Ils ont tous mis en avant évidemment l'impossibilité technique de filtrer par URL sans installer de coûteux systèmes DPI (qu'ils jurent tous ne pas avoir, alors qu'on sait qu'au moins pour les accès smartphone, c'est faux), et ont expliqué qu'ils pouvaient si on les forçait, filtrer par DNS ou par IP (et SFR a eu l'intelligence d'expliquer que c'était très inefficace) en utilisant le rapport rédigé par la FFTCE à l'occasion je crois de la loi LOPSI2.
L'avocat du Ministère a répondu par avance dans son exposé que ce n'était pas son problème, et que la loi LCEN de 2004 obligeait les fournisseurs d'accès à filtrer si l'hébergeur n'est pas contactable ou n'est pas facilement sanctionnable : "Peu me chaut" a-t-il répété.
En étant tellement éloigné de la réalité (je ne peux pas croire qu'aucun expert du Ministère n'a pu l'aider, j'en connais), on peut même se demander si son but final n'était pas de faire passer le message "Nous voulions filtrer seulement certaines pages, ces crétins d'informaticiens ne peuvent pas, alors maintenant tout le site est bloqué".
L'avocate du syndicat de policiers "Alliance" a tenu le même propos, en expliquant qu'un policier avait reçu une cartouche dans sa boîte à lettres et que la montée de la haine contre la Police inquiétait les fonctionnaires.
Le reste de l'audience était très intéressant, avec des différences subtiles entre les FAI :
- chez Bouygues on explique qu'on peut pas filtrer l'URL mais qu'on est prêt si on le demande à faire du blocage DNS ;
- chez SFR on explique qu'on est prêt à bloquer l'adresse IP du serveur ;
- chez Orange on explique rien mais évidemment on est prêt à bloquer si la justice demande ;
- chez Free on explique que la France n'est pas la Chine et qu'on veut pas de DPI (mais évidemment sans le dire ils mettront une route vers Null0 si on leur demande) ;
- chez Darty on explique "C'est pas nous !" puisque le réseau est sous traité et que toutes les fois que la police judiciaire demande quelque chose, on se défausse (^^).

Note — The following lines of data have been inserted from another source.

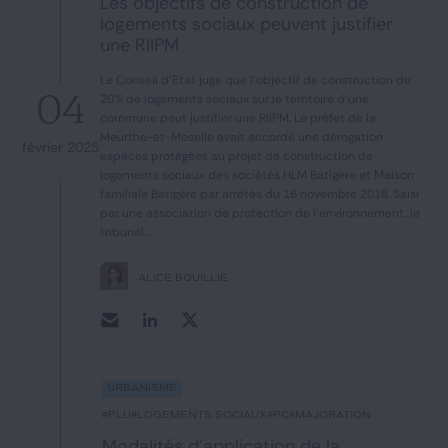
Les objectifs de construction de
Notre expertise
logements sociaux peuvent justifier
une RIIPM
Catégories
Le Conseil d'Etat juge que l'objectif de construction de
04
20% de logements sociaux sur le territoire d'une
commune peut justifier une RIIPM. Le préfet de la
Meurthe-et-Moselle avait accordé une dérogation
février 2025
espèces protégées au projet de construction de
GIDE.COM
logements sociaux des sociétés HLM Batigère et Maison
familiale Batigère par arrêtés du 16 novembre 2018. Saisi
CONTACT
par une association de protection de l'environnement, le
tribunal...
ALICE BOUILLIÉ
Urbanisme
#PLU
#logements sociaux
#PC
#majoration
Modalités d’application de la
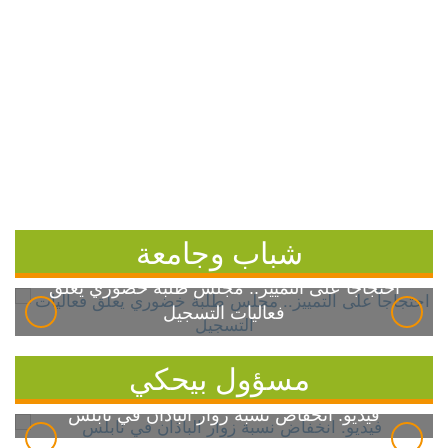
شباب وجامعة
احتجاجاً على التمييز.. مجلس طلبة خضوري يعلق
فعاليات التسجيل
مسؤول بيحكي
فيديو: انخفاض نسبة زوار الباذان في نابلس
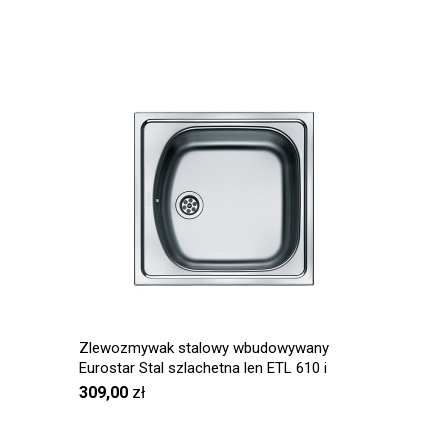
Zlewozmywak stalowy wbudowywany
Eurostar Stal szlachetna len ETL 610 i
309,00
zł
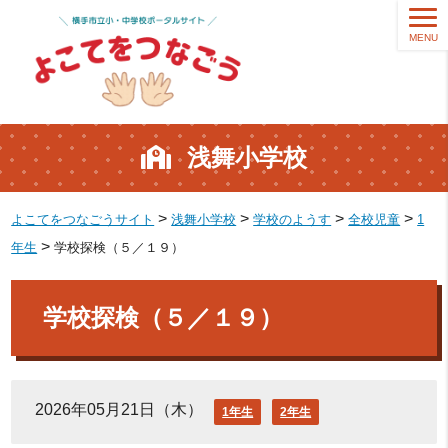
MENU
浅舞小学校
>
>
>
>
よこてをつなごうサイト
浅舞小学校
学校のようす
全校児童
1
>
年生
学校探検（５／１９）
学校探検（５／１９）
2026年05月21日（木）
1年生
2年生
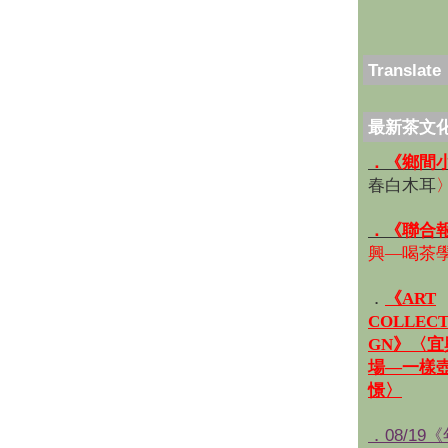
Translate
最新茶文
．《鄉間
春白木耳
．《聯合
興—喝茶
．
《ART
COLLECT
GN》〈
場—一樣
憬〉
．08/19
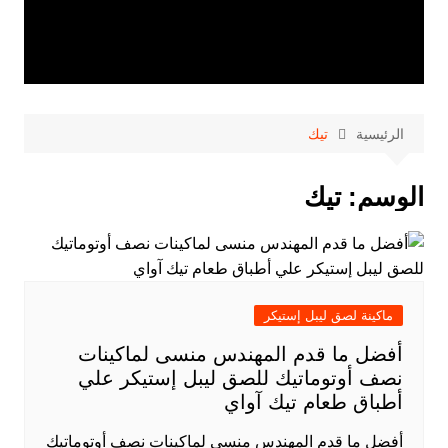
الرئيسية
تيك
الوسم:
تيك
ماكينة لصق ليبل إستيكر
أفضل ما قدم المهندس منسى لماكينات
نصف أوتوماتيك للصق ليبل إستيكر علي
أطباق طعام تيك آواي
أفضل ما قدم المهندس منسى لماكينات نصف أوتوماتيك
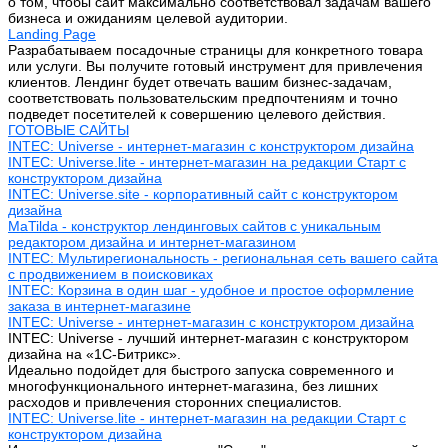
о том, чтобы сайт максимально соответствовал задачам вашего
бизнеса и ожиданиям целевой аудитории.
Landing Page
Разрабатываем посадочные страницы для конкретного товара
или услуги. Вы получите готовый инструмент для привлечения
клиентов. Лендинг будет отвечать вашим бизнес-задачам,
соответствовать пользовательским предпочтениям и точно
подведет посетителей к совершению целевого действия.
ГОТОВЫЕ САЙТЫ
INTEC: Universe - интернет-магазин с конструктором дизайна
INTEC: Universe.lite - интернет-магазин на редакции Старт с
конструктором дизайна
INTEC: Universe.site - корпоративный сайт с конструктором
дизайна
MaTilda - конструктор лендинговых сайтов с уникальным
редактором дизайна и интернет-магазином
INTEC: Мультирегиональность - региональная сеть вашего сайта
с продвижением в поисковиках
INTEC: Корзина в один шаг - удобное и простое оформление
заказа в интернет-магазине
INTEC: Universe - интернет-магазин с конструктором дизайна
INTEC: Universe - лучший интернет-магазин с конструктором
дизайна на «1C-Битрикс».
Идеально подойдет для быстрого запуска современного и
многофункционального интернет-магазина, без лишних
расходов и привлечения сторонних специалистов.
INTEC: Universe.lite - интернет-магазин на редакции Старт с
конструктором дизайна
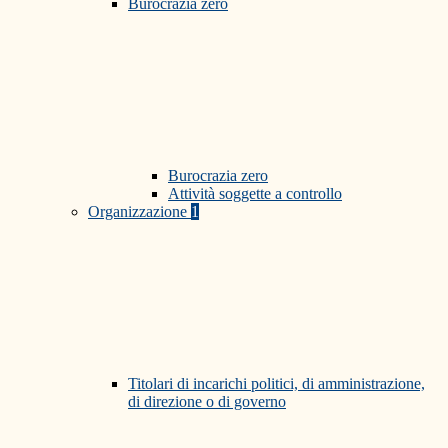
Burocrazia zero
Burocrazia zero
Attività soggette a controllo
Organizzazione
1
Titolari di incarichi politici, di amministrazione,
di direzione o di governo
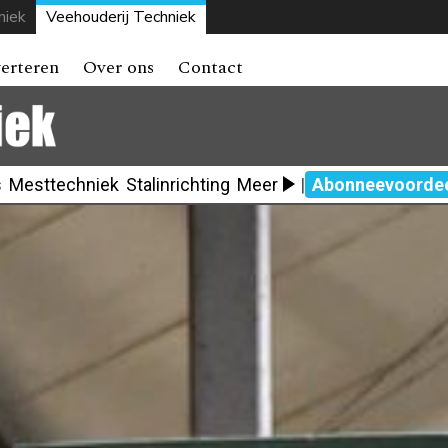
niek
Veehouderij Techniek
erteren
Over ons
Contact
s
Mesttechniek
Stalinrichting
Meer
|
Abonneevoorde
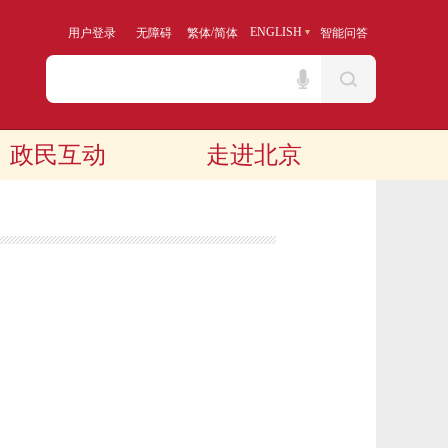
/
ENGLISH
用户登录
无障碍
繁体
简体
智能问答
政民互动
走进北京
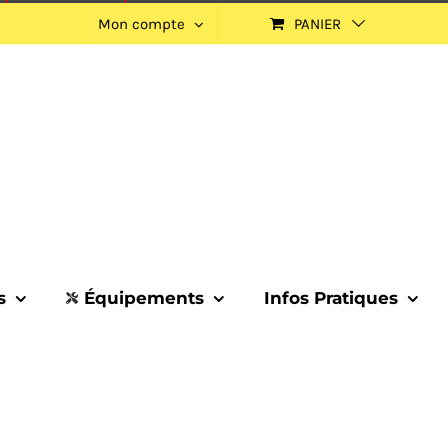
Mon compte
PANIER
s
Équipements
Infos Pratiques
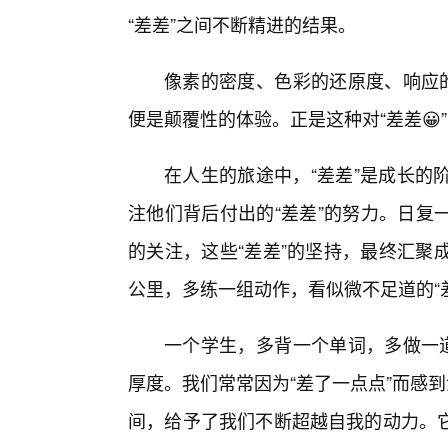
“差差”之间不断精进的结果。
像素的密度、色彩的还原度、响应的
便是颠覆性的体验。正是这种对“差差
在人生的旅途中，“差差”是成长的
注他们背后付出的“差差”的努力。日复
的关注，这些“差差”的坚持，最终汇聚
公里，多练一组动作，看似微不足道的“
一个学生，多背一个单词，多做一道
厚度。我们常常因为“差了一点点”而感
间，给予了我们不断超越自我的动力。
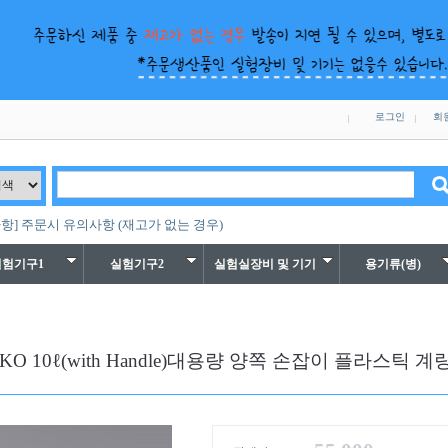
로그인
회
항] 주문시 유의사항 (재고가 없는 경우)
실험기구1
실험기구2
실험실장비 및 기기
용기류(병)
KKO 10ℓ(with Handle)대용량 양쪽 손잡이 플라스틱 계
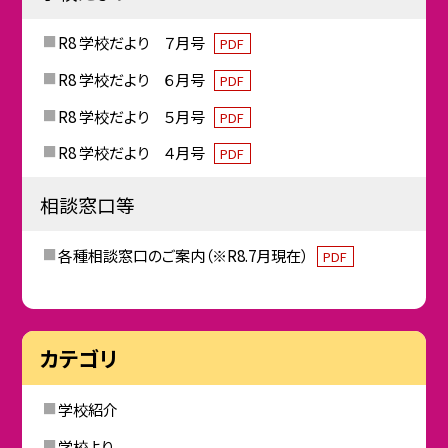
R8 学校だより ７月号
PDF
R8 学校だより ６月号
PDF
R8 学校だより ５月号
PDF
R8 学校だより ４月号
PDF
相談窓口等
各種相談窓口のご案内（※R8.7月現在）
PDF
カテゴリ
学校紹介
学校より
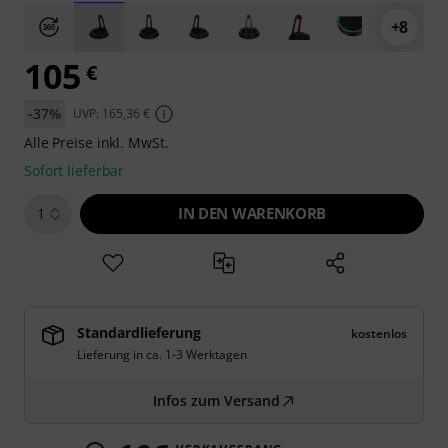
+8
105
€
-37%
UVP: 165,36 €
Alle Preise inkl. MwSt.
Sofort lieferbar
IN DEN WARENKORB
1
Standardlieferung
kostenlos
Lieferung in ca. 1-3 Werktagen
Infos zum Versand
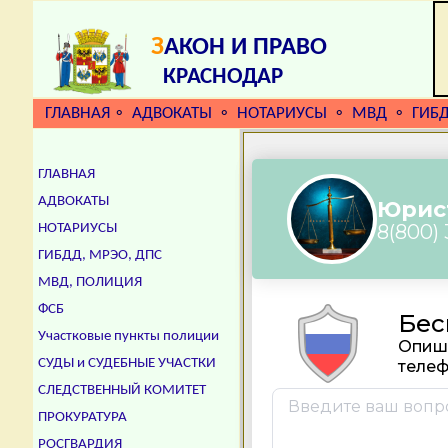
З
АКОН И ПРАВО
КРАСНОДАР
ГЛАВНАЯ
АДВОКАТЫ
НОТАРИУСЫ
МВД
ГИБ
⚬
⚬
⚬
⚬
ГЛАВНАЯ
АДВОКАТЫ
НОТАРИУСЫ
ГИБДД, МРЭО, ДПС
МВД, ПОЛИЦИЯ
ФСБ
Участковые пункты полиции
СУДЫ и СУДЕБНЫЕ УЧАСТКИ
СЛЕДСТВЕННЫЙ КОМИТЕТ
ПРОКУРАТУРА
РОСГВАРДИЯ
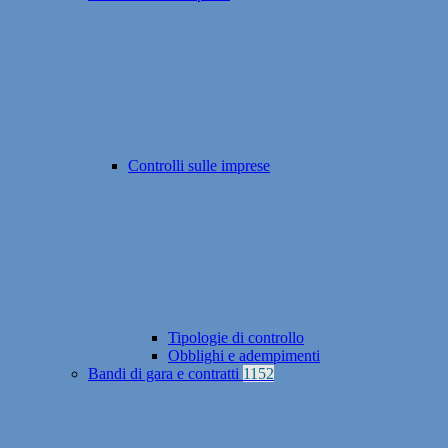
Controlli sulle imprese
Tipologie di controllo
Obblighi e adempimenti
Bandi di gara e contratti
1152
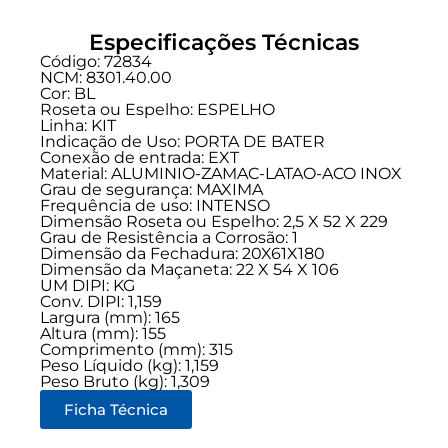
Especificações Técnicas
Código: 72834
NCM: 8301.40.00
Cor: BL
Roseta ou Espelho: ESPELHO
Linha:
KIT
Indicação de Uso:
PORTA DE BATER
Conexão de entrada:
EXT
Material: ALUMINIO-ZAMAC-LATAO-ACO INOX
Grau de segurança:
MAXIMA
Frequência de uso:
INTENSO
Dimensão Roseta ou Espelho: 2,5 X 52 X 229
Grau de Resistência a Corrosão: 1
Dimensão da Fechadura: 20X61X180
Dimensão da Maçaneta: 22 X 54 X 106
UM DIPI: KG
Conv. DIPI: 1,159
Largura (mm): 165
Altura (mm): 155
Comprimento (mm): 315
Peso Líquido (kg): 1,159
Peso Bruto (kg): 1,309
Ficha Técnica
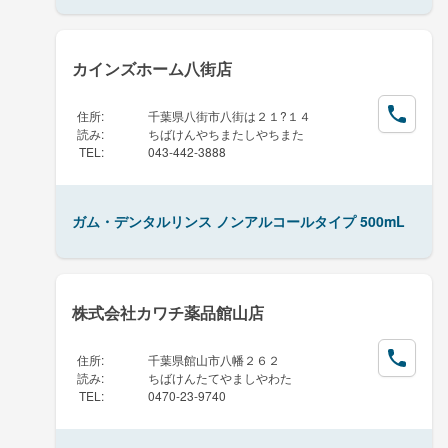
カインズホーム八街店
住所
:
千葉県八街市八街は２１?１４
読み
:
ちばけんやちまたしやちまた
TEL
:
043-442-3888
ガム・デンタルリンス ノンアルコールタイプ 500mL
株式会社カワチ薬品館山店
住所
:
千葉県館山市八幡２６２
読み
:
ちばけんたてやましやわた
TEL
:
0470-23-9740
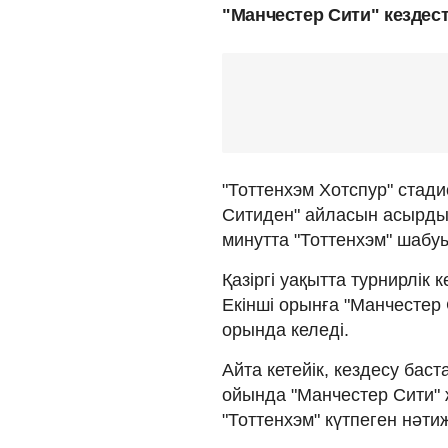
"Манчестер Сити" кездест
"Тоттенхэм Хотспур" стад
Ситиден" айласын асырды.
минутта "Тоттенхэм" шабу
Қазіргі уақытта турнирлік 
Екінші орынға "Манчестер 
орында келеді.
Айта кетейік, кездесу бас
ойында "Манчестер Сити" 
"Тоттенхэм" күтпеген нәтиж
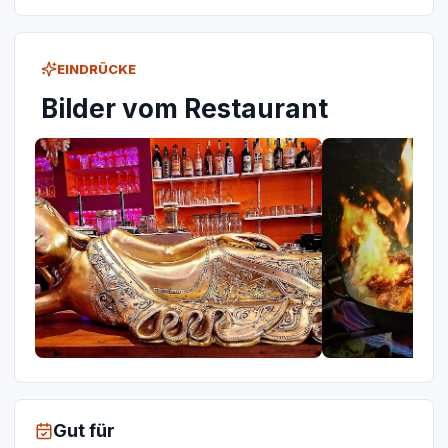
EINDRÜCKE
Bilder vom Restaurant
Gut für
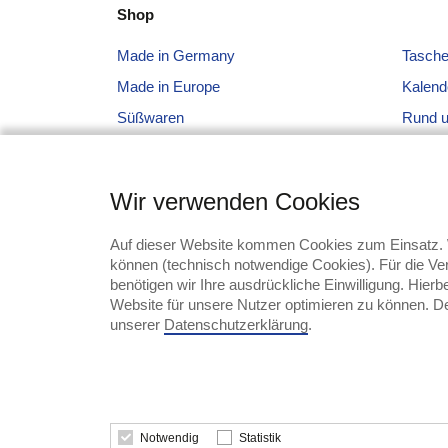
Shop
Made in Germany
Tasch
Made in Europe
Kalend
Süßwaren
Rund 
Schreibgeräte
Tassen
Kleidung + Caps
Sonsti
Wir verwenden Cookies
Technik
Branc
Werkzeuge + Messer
Auf dieser Website kommen Cookies zum Einsatz. W
können (technisch notwendige Cookies). Für die Ver
Schirme
benötigen wir Ihre ausdrückliche Einwilligung. Hier
Website für unsere Nutzer optimieren zu können. Der
unserer
Datenschutzerklärung
.
Notwendig
Statistik
© 2026 DIE6 Promotion Service GmbH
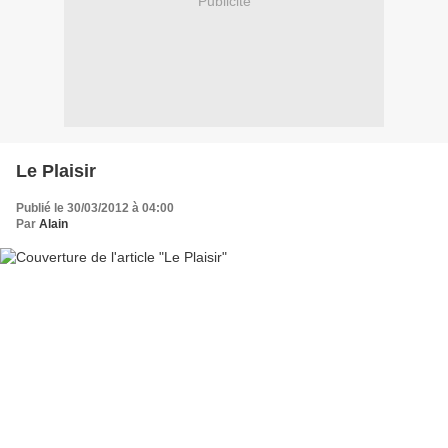
Publicité
Le Plaisir
Publié le 30/03/2012 à 04:00
Par
Alain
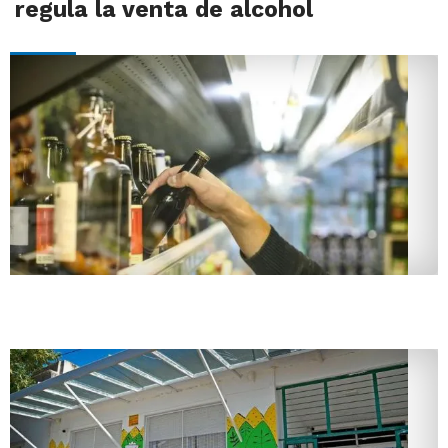
regula la venta de alcohol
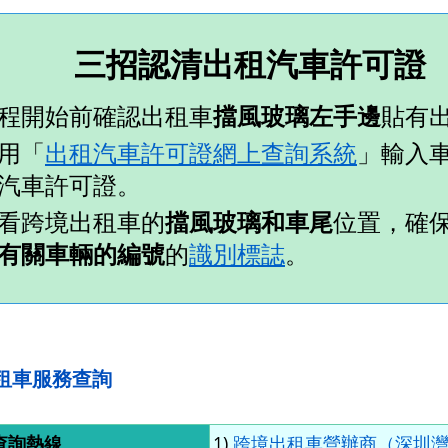
三招認清出租汽車許可證
程開始前確認出租車
擋風玻璃左手邊
貼有
用「
出租汽車許可證網上查詢系統
」輸入
汽車許可證。
看跨境出租車的
擋風玻璃和車尾
位置，確
有關車輛的編號
的
識別標誌
。
租車服務查詢
查詢熱線
1)
跨境出租車營辦商（深圳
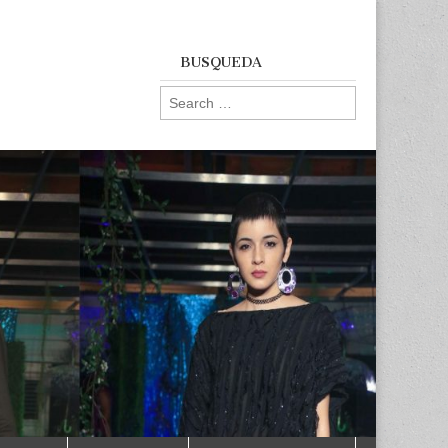
BUSQUEDA
Search
for:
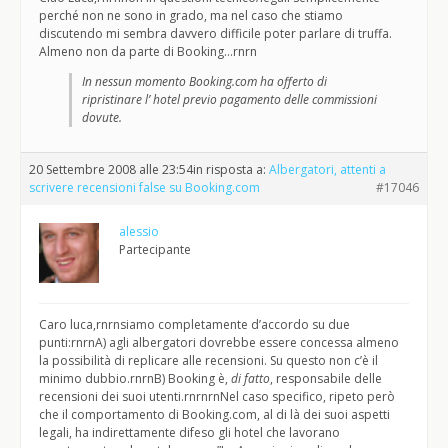
perché non ne sono in grado, ma nel caso che stiamo
discutendo mi sembra davvero difficile poter parlare di truffa.
Almeno non da parte di Booking…rnrn
In nessun momento Booking.com ha offerto di
ripristinare l’ hotel previo pagamento delle commissioni
dovute.
20 Settembre 2008 alle 23:54
in risposta a:
Albergatori, attenti a
scrivere recensioni false su Booking.com
#17046
alessio
Partecipante
Caro luca,rnrnsiamo completamente d’accordo su due
punti:rnrnA) agli albergatori dovrebbe essere concessa almeno
la possibilità di replicare alle recensioni. Su questo non c’è il
minimo dubbio.rnrnB) Booking è,
di fatto
, responsabile delle
recensioni dei suoi utenti.rnrnrnNel caso specifico, ripeto però
che il comportamento di Booking.com, al di là dei suoi aspetti
legali, ha indirettamente difeso gli hotel che lavorano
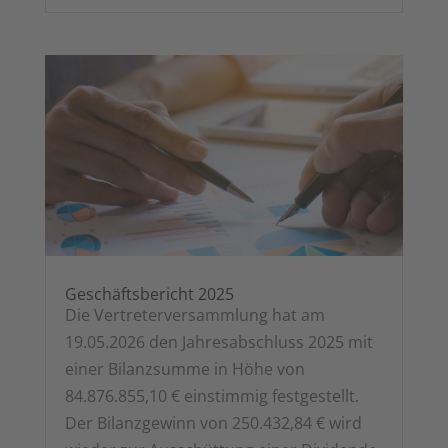
Geschäfts­be­richt 2025
Die Ver­tre­ter­ver­samm­lung hat am
19.05.2026 den Jah­res­ab­schluss 2025 mit
einer Bilanz­sum­me in Höhe von
84.876.855,10 € ein­stim­mig fest­ge­stellt.
Der Bilanz­ge­winn von 250.432,84 € wird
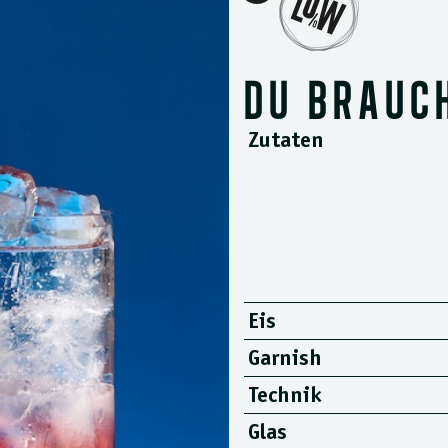
DU BRAUC
Zutaten
Eis
Garnish
Technik
Glas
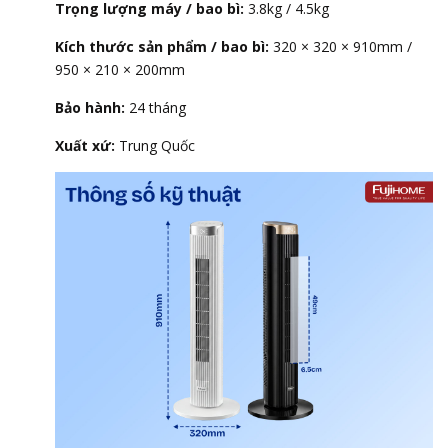
Trọng lượng máy / bao bì:
3.8kg / 4.5kg
Kích thước sản phẩm / bao bì:
320 × 320 × 910mm /
950 × 210 × 200mm
Bảo hành:
24 tháng
Xuất xứ:
Trung Quốc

Free a eu l'intelligence de demander pourquoi GANDI n'avait pas été assigné : si les coordonnées données lors de l'enregistrement du domaine sont fausses, comme semble le penser la police, alors il viole la charte ICANN et peut être suspendu. C'est effectivement bizarre, d'autant qu'il y a des précédents et que les Registrars bloquent chaque jour beaucoup de domaines pour spam, escroquerie, malware sans aucune décision de justice !
En revanche ils étaient tous d'accord pour demander une indemnisation en cas d'ordre de blocage, et certains (SFR, Darty, Free) à passer par la case de la Question Préalable de Consitutionnalité si elle n'était pas accordée, en invoquant par exemple la Déclaration des Droits de l'Homme de 1789 (arguant le fait qu'un tiers aidant la justice doit être rémunéré). Ils étaient également tous très très mécontents de la demande d'astreinte de 2000 euros par jour de retard, en expliquant qu'ils n'étaient coupables de rien et collaboraient avec la Justice toutes les fois qu'elle le demandait ...
Le procureur après avoir expliqué que l'infraction initiale semblait constituée et que les dommages (pour les policiers visés par le site) étaient réels, a expliqué qu'il était inutile de demander une mesure ne pouvant être appliquée (le filtrage des URLs) mais qu'elle demandait un filtrage par IP ou par DNS (ce qui revient à bloquer tout le site). Elle était en revanche opposée à l'astreinte qui ne peut s'appliquer qu'en cas de mauvaise foi et de résistance, et pensait également que les FAI devaient être défrayés.
Le jugement a été placé en délibéré et sera rendu le Vendredi 14/10 (après demain) à 17h. J'essaierais d'y aller également.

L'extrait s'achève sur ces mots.